Intorno agli imperatori romani le fonti antiche sono:
Dione Cassio ne' libri LI-LX. Da questo all' LXXX non abbiamo che l'abbreviazione fattane da Sifilino, che va fin ad Alessandro Severo. È partigiano della monarchia, quanto della repubblica Tacito. Gli Annali di questo corrono da Tiberio a Vespasiano; ma è perduto quello che descriveva il regno di Tiberio dal 32 al 34 anno, il regno di Caligola, i sei primi anni di Claudio, l'ultimo anno e mezzo di Nerone. Della Storia non abbiamo che i tre anni dal 69 al 71.
Svetonio, Vite dei Cesari da Giulio Cesare a Domiziano; I compendj di Eutropio, Aurelio Vittore, Sesto Rufo; Vellejo Patercolo, pei regni d'Augusto e di Tiberio; Gli otto libri di Erodiano da Commodo a Gordiano; Le vite degl'imperatori da Adriano a Diocleziano negli Scriptores Historiæ Augustæ minores.
Fonti moderne sono:
Muratori, i cui Annali cominciano al 1º di Cristo, 31º di Augusto, e vanno sino al 1749; aridi ma precisi.

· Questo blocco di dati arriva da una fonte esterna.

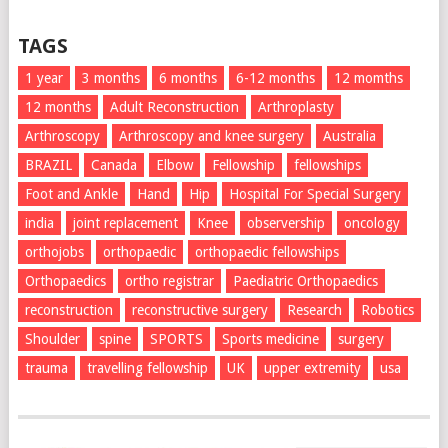
TAGS
1 year
3 months
6 months
6-12 months
12 momths
12 months
Adult Reconstruction
Arthroplasty
Arthroscopy
Arthroscopy and knee surgery
Australia
BRAZIL
Canada
Elbow
Fellowship
fellowships
Foot and Ankle
Hand
Hip
Hospital For Special Surgery
india
joint replacement
Knee
observership
oncology
orthojobs
orthopaedic
orthopaedic fellowships
Orthopaedics
ortho registrar
Paediatric Orthopaedics
reconstruction
reconstructive surgery
Research
Robotics
Shoulder
spine
SPORTS
Sports medicine
surgery
trauma
travelling fellowship
UK
upper extremity
usa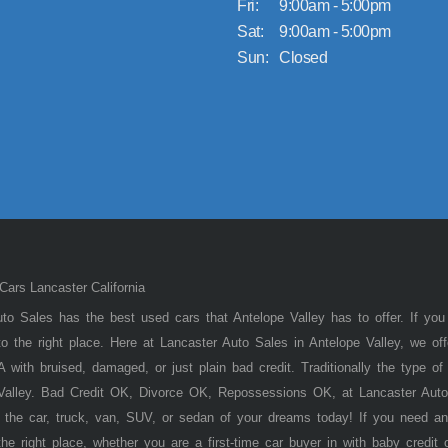
Fri:
9:00am - 5:00pm
Sat:
9:00am - 5:00pm
Sun:
Closed
ars Lancaster California
to Sales has the best used cars that Antelope Valley has to offer. If you
 the right place. Here at Lancaster Auto Sales in Antelope Valley, we of
 with bruised, damaged, or just plain bad credit. Traditionally the type 
 Valley. Bad Credit OK, Divorce OK, Repossessions OK, at Lancaster Auto
 the car, truck, van, SUV, or sedan of your dreams today! If you need an
he right place, whether you are a first-time car buyer in with baby credit 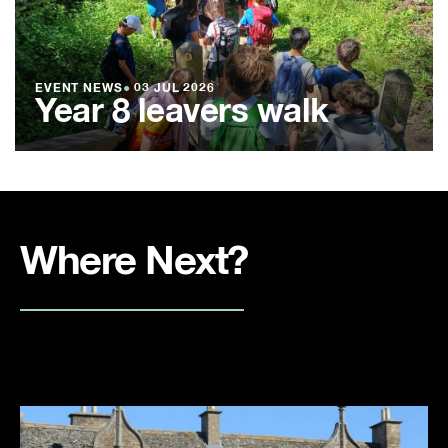
EVENT NEWS
●
03 JUL 2026
Year 8 leavers walk
Where Next?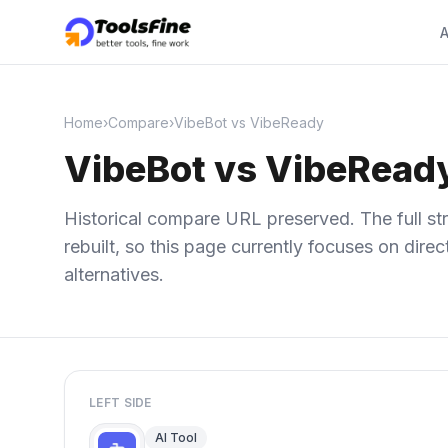
A
Home
›
Compare
›
VibeBot vs VibeReady
VibeBot vs VibeRead
Historical compare URL preserved. The full str
rebuilt, so this page currently focuses on dir
alternatives.
LEFT SIDE
AI Tool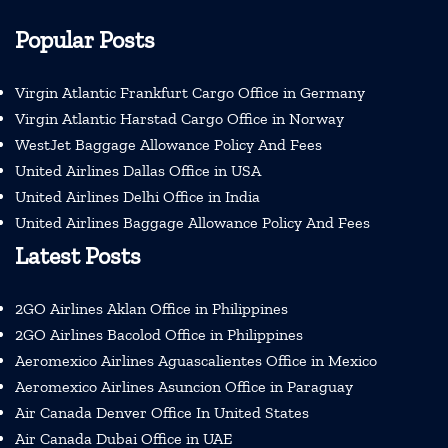
Popular Posts
Virgin Atlantic Frankfurt Cargo Office in Germany
Virgin Atlantic Harstad Cargo Office in Norway
WestJet Baggage Allowance Policy And Fees
United Airlines Dallas Office in USA
United Airlines Delhi Office in India
United Airlines Baggage Allowance Policy And Fees
Latest Posts
2GO Airlines Aklan Office in Philippines
2GO Airlines Bacolod Office in Philippines
Aeromexico Airlines Aguascalientes Office in Mexico
Aeromexico Airlines Asuncion Office in Paraguay
Air Canada Denver Office In United States
Air Canada Dubai Office in UAE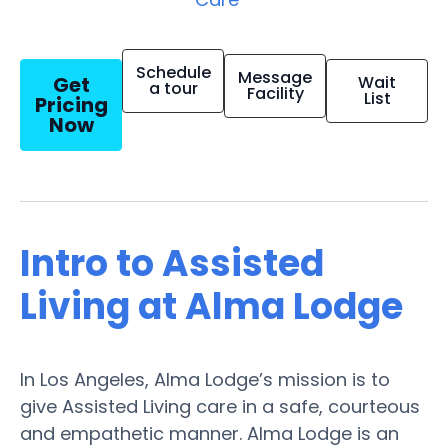
Schedule
Message
Get
Wait
a tour
Facility
List
Pricing
Now
Intro to Assisted
Living at Alma Lodge
In Los Angeles, Alma Lodge’s mission is to
give Assisted Living care in a safe, courteous
and empathetic manner. Alma Lodge is an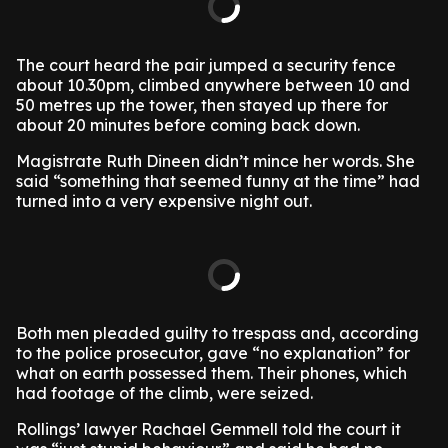
The court heard the pair jumped a security fence
about 10.30pm, climbed anywhere between 10 and
50 metres up the tower, then stayed up there for
about 20 minutes before coming back down.
Magistrate Ruth Dineen didn’t mince her words. She
said “something that seemed funny at the time” had
turned into a very expensive night out.
Both men pleaded guilty to trespass and, according
to the police prosecutor, gave “no explanation” for
what on earth possessed them. Their phones, which
had footage of the climb, were seized.
Rollings’ lawyer Rachael Gemmell told the court it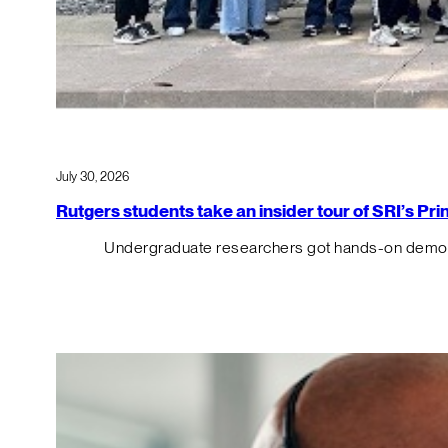
July 30, 2026
Rutgers students take an insider tour of SRI’s P
Undergraduate researchers got hands-on demos o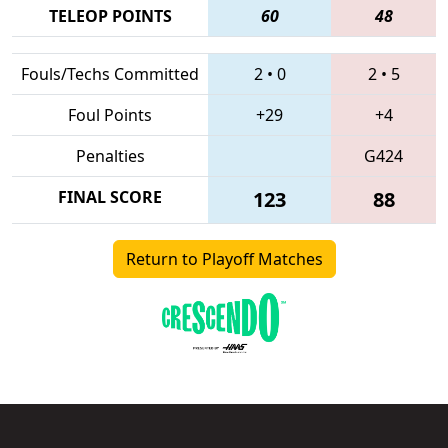
TELEOP POINTS
60
48
Fouls/Techs Committed
2
•
0
2
•
5
Foul Points
+29
+4
Penalties
G424
FINAL SCORE
123
88
Return to Playoff Matches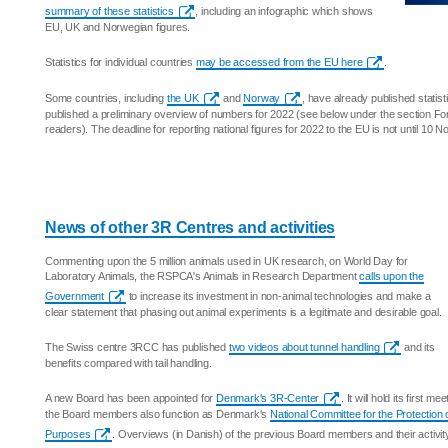
summary of these statistics
, including an infographic which shows
EU, UK and Norwegian figures.
Statistics for individual countries
may be accessed from the EU here
.
Some countries, including
the UK
and
Norway
, have already published statis
published a preliminary overview of numbers for 2022 (see below under the section F
readers). The deadline for reporting national figures for 2022 to the EU is not until 10 
News of other 3R Centres and activities
Commenting upon the 5 million animals used in UK research, on World Day for
Laboratory Animals, the RSPCA's Animals in Research Department
calls upon the
Government
to increase its investment in non-animal technologies and make a
clear statement that phasing out animal experiments is a legitimate and desirable goal.
The Swiss centre 3RCC has published
two videos about tunnel handling
and its
benefits compared with tail handling.
A new Board has been appointed for
Denmark's 3R-Center
. It will hold its first 
the Board members also function as Denmark's
National Committee for the Protection o
Purposes
. Overviews (in Danish) of the previous Board members and their activ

Le Nain de Tillemont, Histoire des empereurs et des autres princes qui ont régné dans les six premiers siècles de l'Eglise. Bruxelles 1700: e l'edizione accresciuta 1707: compilazione faticosa, e tesoro d'erudizione. I Gesuiti Catrou e Bouillé finiscono la loro storia romana con Tiberio; ma sì essi come Rollin e Vertot sono poco esatti nelle citazioni, e aggiungono circostanze retoriche e sofistiche, ignote agli antichi. Sta più esatto a questi Hooke, al quale s'affidano gli autori inglesi della Storia Universale.
Crevier, Hist. des empereurs romains depuis Auguste jusqu'à Constant. Parigi 1749; è continuazione del Rollin, prolissa e scarsa di critica.
Gibbon, Decline and fall of the roman empire. Basilea 1787. Comincia agli Antonini.
Champigny, Les Césars. Parigi 1845 e 1853.